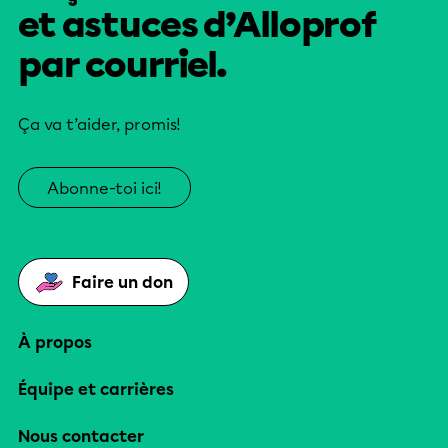
et astuces d’Alloprof
par courriel.
Ça va t’aider, promis!
Abonne-toi ici!
Faire un don
À propos
Équipe et carrières
Nous contacter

####

WHAT YOU ARE ASKED TO DO – Transcribe all entries above exactly. Omit the pictures.

ANSWER TO THIS EXERCISE –
et astuces d’Alloprof
par courriel.
Ça va t’aider, promis!
Abonne-toi ici!
Faire un don
À propos
Équipe et carrières
Nous contacter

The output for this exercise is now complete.